Quando chegou a Bruxelas, o chanceler da Áustria, Werner Faymann, confirmou que o seu país vai seguir precisamente por essa via, estabelecendo um limite para o número de entradas de refugiados e restringindo as passagens na fronteira a 80 por dia – uma decisão unilateral que não só põe em causa o esquema de distribuição equitativa dos candidatos a asilo por todos os parceiros, como viola normas europeias e legislação humanitária internacional. “A decisão está tomada e é para cumprir.
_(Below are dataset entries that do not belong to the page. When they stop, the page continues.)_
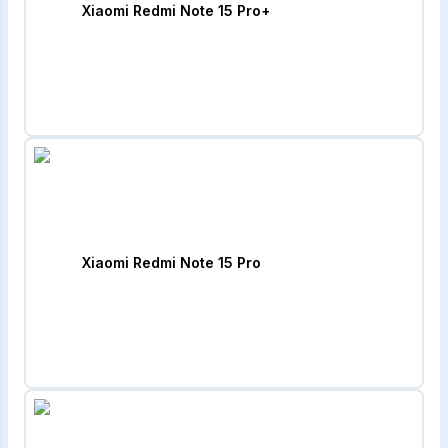
Xiaomi Redmi Note 15 Pro+
Xiaomi Redmi Note 15 Pro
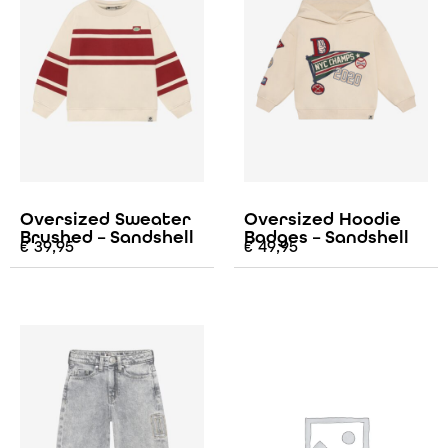
Oversized Sweater
Oversized Hoodie
Brushed – Sandshell
Badges – Sandshell
€
39,95
€
49,95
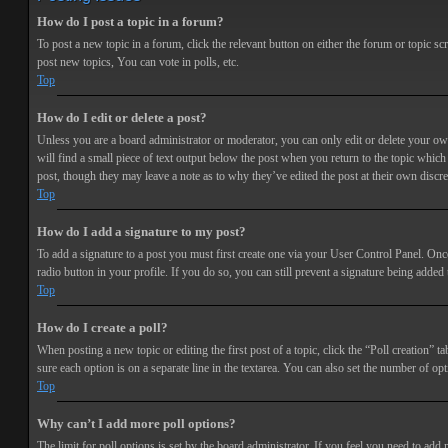
How do I post a topic in a forum?
To post a new topic in a forum, click the relevant button on either the forum or topic 
post new topics, You can vote in polls, etc.
Top
How do I edit or delete a post?
Unless you are a board administrator or moderator, you can only edit or delete your own 
will find a small piece of text output below the post when you return to the topic which 
post, though they may leave a note as to why they’ve edited the post at their own discr
Top
How do I add a signature to my post?
To add a signature to a post you must first create one via your User Control Panel. Onc
radio button in your profile. If you do so, you can still prevent a signature being adde
Top
How do I create a poll?
When posting a new topic or editing the first post of a topic, click the “Poll creation” t
sure each option is on a separate line in the textarea. You can also set the number of opt
Top
Why can’t I add more poll options?
The limit for poll options is set by the board administrator. If you feel you need to add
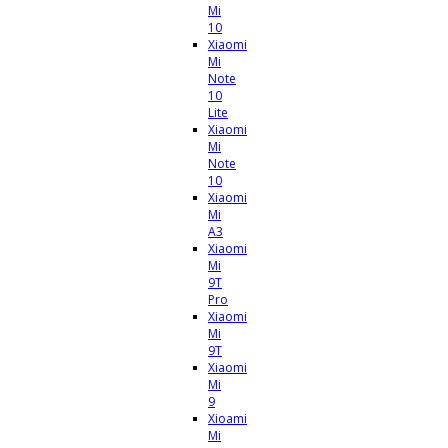
Mi
10
Xiaomi
Mi
Note
10
Lite
Xiaomi
Mi
Note
10
Xiaomi
Mi
A3
Xiaomi
Mi
9T
Pro
Xiaomi
Mi
9T
Xiaomi
Mi
9
Xioami
Mi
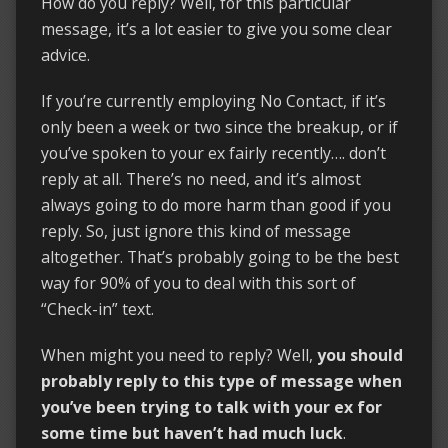
How do you reply? Well, for this particular
message, it’s a lot easier to give you some clear
advice.
If you’re currently employing No Contact, if it’s
only been a week or two since the breakup, or if
you’ve spoken to your ex fairly recently…. don’t
reply at all. There’s no need, and it’s almost
always going to do more harm than good if you
reply. So, just ignore this kind of message
altogether. That’s probably going to be the best
way for 90% of you to deal with this sort of
“Check-in” text.
When might you need to reply? Well,
you should
probably reply to this type of message when
you’ve been trying to talk with your ex for
some time but haven’t had much luck
.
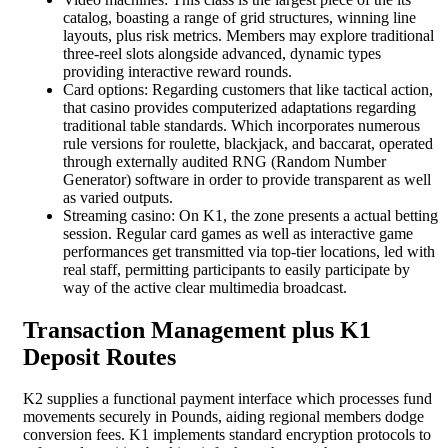
catalog, boasting a range of grid structures, winning line
layouts, plus risk metrics. Members may explore traditional
three-reel slots alongside advanced, dynamic types
providing interactive reward rounds.
Card options: Regarding customers that like tactical action,
that casino provides computerized adaptations regarding
traditional table standards. Which incorporates numerous
rule versions for roulette, blackjack, and baccarat, operated
through externally audited RNG (Random Number
Generator) software in order to provide transparent as well
as varied outputs.
Streaming casino: On K1, the zone presents a actual betting
session. Regular card games as well as interactive game
performances get transmitted via top-tier locations, led with
real staff, permitting participants to easily participate by
way of the active clear multimedia broadcast.
Transaction Management plus K1
Deposit Routes
K2 supplies a functional payment interface which processes fund
movements securely in Pounds, aiding regional members dodge
conversion fees. K1 implements standard encryption protocols to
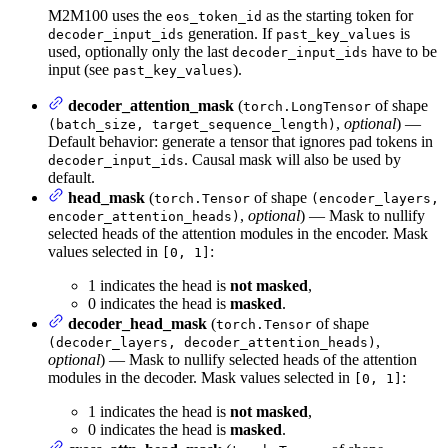
M2M100 uses the
as the starting token for
eos_token_id
generation. If
is
decoder_input_ids
past_key_values
used, optionally only the last
have to be
decoder_input_ids
input (see
).
past_key_values
decoder_attention_mask
(
of shape
torch.LongTensor
,
optional
) —
(batch_size, target_sequence_length)
Default behavior: generate a tensor that ignores pad tokens in
. Causal mask will also be used by
decoder_input_ids
default.
head_mask
(
of shape
torch.Tensor
(encoder_layers,
,
optional
) — Mask to nullify
encoder_attention_heads)
selected heads of the attention modules in the encoder. Mask
values selected in
:
[0, 1]
1 indicates the head is
not masked
,
0 indicates the head is
masked
.
decoder_head_mask
(
of shape
torch.Tensor
,
(decoder_layers, decoder_attention_heads)
optional
) — Mask to nullify selected heads of the attention
modules in the decoder. Mask values selected in
:
[0, 1]
1 indicates the head is
not masked
,
0 indicates the head is
masked
.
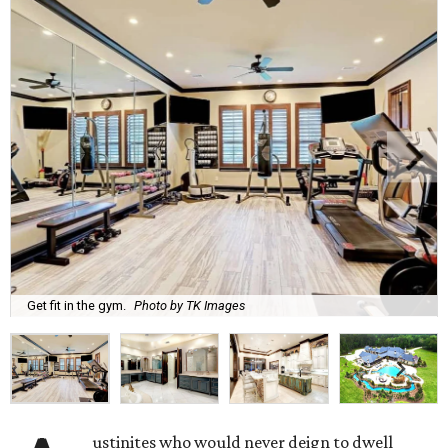
Get fit in the gym.
Photo by TK Images
ustinites who would never deign to dwell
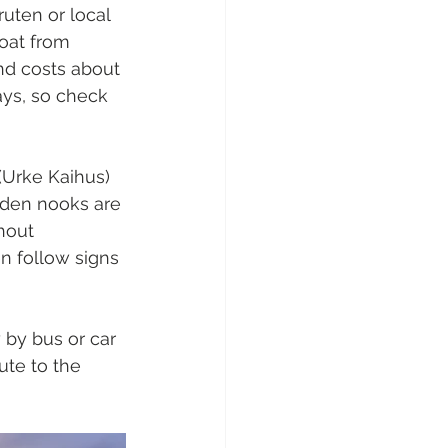
ruten or local 
boat from 
and costs about 
ys, so check 
 (Urke Kaihus) 
dden nooks are 
hout 
en follow signs 
 by bus or car 
ute to the 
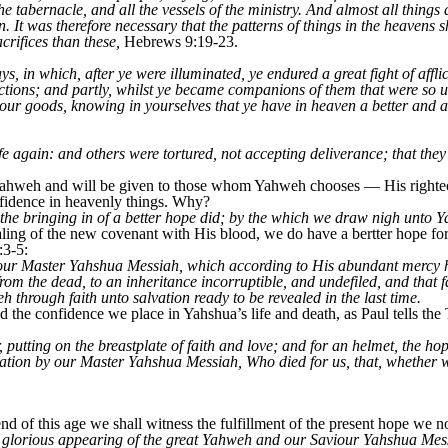
e tabernacle, and all the vessels of the ministry. And almost all things
. It was therefore necessary that the patterns of things in the heavens s
crifices than these,
Hebrews 9:19-23.
, in which, after ye were illuminated, ye endured a great fight of affli
ictions; and partly, whilst ye became companions of them that were so
 your goods, knowing in yourselves that ye have in heaven a better and 
e again: and others were tortured, not accepting deliverance; that they 
m Yahweh and will be given to those whom Yahweh chooses — His righte
fidence in heavenly things. Why?
 the bringing in of a better hope did; by the which we draw nigh unto 
ing of the new covenant with His blood, we do have a bertter hope for 
:3-5:
ur Master Yahshua Messiah, which according to His abundant mercy ha
rom the dead, to an inheritance incorruptible, and undefiled, and that 
 through faith unto salvation ready to be revealed in the last time.
nd the confidence we place in Yahshua’s life and death, as Paul tells the
, putting on the breastplate of faith and love; and for an helmet, the h
vation by our Master Yahshua Messiah, Who died for us, that, whether 
 of this age we shall witness the fulfillment of the present hope we 
e glorious appearing of the great Yahweh and our Saviour Yahshua Mes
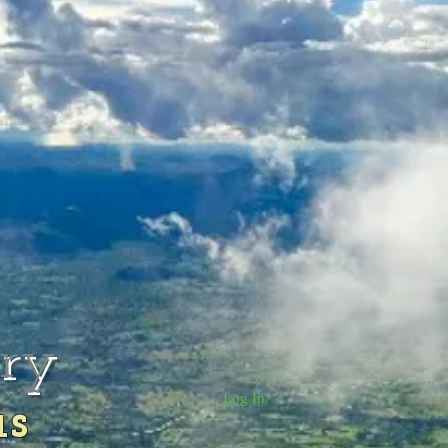
rry
Log In
us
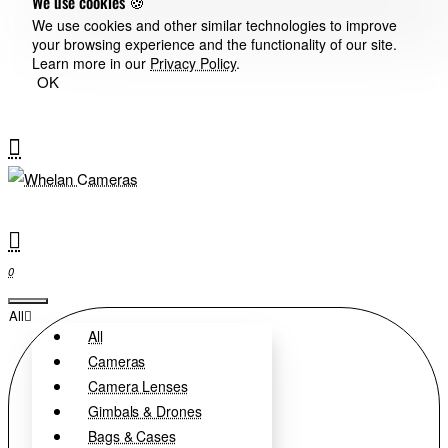
We use cookies 🍪
We use cookies and other similar technologies to improve
your browsing experience and the functionality of our site.
Learn more in our
Privacy Policy
.
OK
0
All
All
Cameras
Camera Lenses
Gimbals & Drones
Bags & Cases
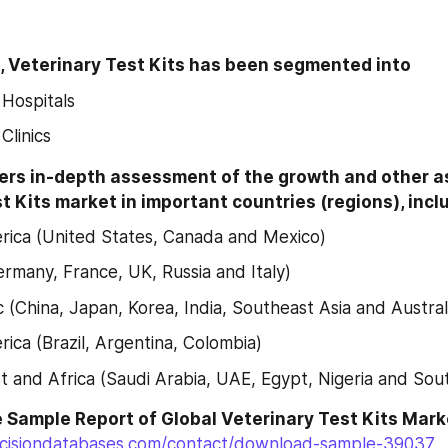
, Veterinary Test Kits has been segmented into
 Hospitals
Clinics
ers in-depth assessment of the growth and other as
t Kits market in important countries (regions), incl
ica (United States, Canada and Mexico)
rmany, France, UK, Russia and Italy)
c (China, Japan, Korea, India, Southeast Asia and Austral
ica (Brazil, Argentina, Colombia)
t and Africa (Saudi Arabia, UAE, Egypt, Nigeria and Sout
cisiondatabases.com/contact/download-sample-39037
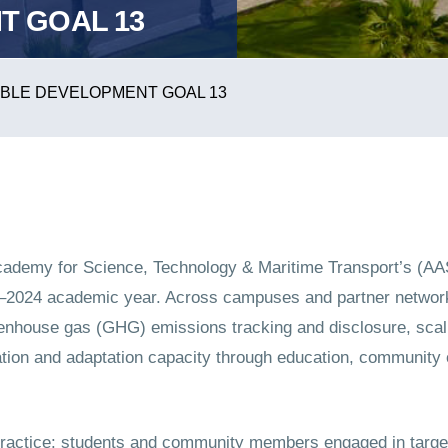
T GOAL 13
BLE DEVELOPMENT GOAL 13
Academy for Science, Technology & Maritime Transport’s (A
23–2024 academic year. Across campuses and partner netw
eenhouse gas (GHG) emissions tracking and disclosure, sca
tion and adaptation capacity through education, community 
ractice: students and community members engaged in target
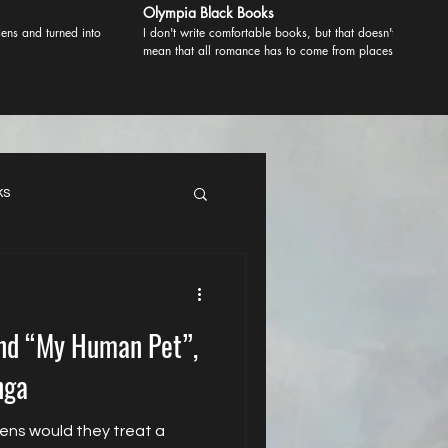
Olympia Black Books
ens and turned into
I don't write comfortable books, but that doesn't
mean that all romance has to come from places of
comfort. Most romance comes from danger. Real
danger when the stakes are high and that's what I
like.
ks
ind “My Human Pet”,
nga
iens would they treat a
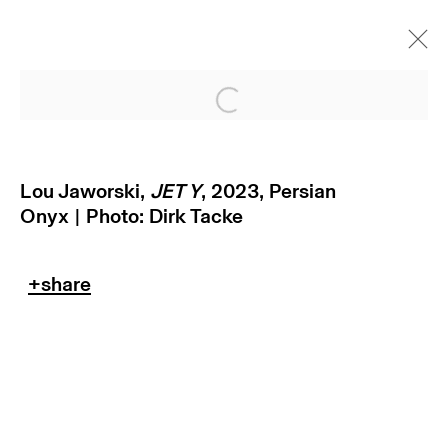
Open a larger version of
Lou Jaworski,
JET Y
, 2023,
Persian
Onyx | Photo: Dirk Tacke
subscribe to our newsletter
terms & conditions
privacy policy
imprint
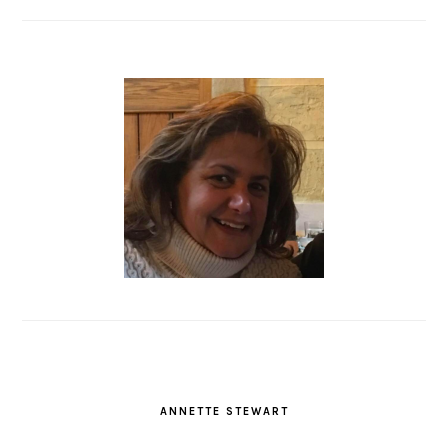
ANNETTE STEWART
Depois de 100 mil refugiados, não vamos dizer ao povo austríaco que fica tudo na mesma”, sublinhou o chefe do Governo. “É vergonhoso fazer um anúncio destes à entrada para a cimeira; só pode ser visto como uma provocação”, resmungava um dirigente europeu citado pela Reuters sob anonimato.
Para o presidente do Parlamento Europeu, Martin Schulz, o momento de crise exige que os líderes europeus sejam “pragmáticos” e não “sacudam responsabilidades”. “Esta crise só pode ser resolvida com unidade e solidariedade”, sublinhou, considerando incompreensível que até ao momento não tenha sido encontrado um entendimento mínimo que garanta a recolocação dos refugiados que entraram na Europa em 2015 nos vários Estados-membros. “Encontrar um lugar para dois milhões de refugiados entre 500 milhões de pessoas em 28 países não devia ser assim tão complicado”, lamentou.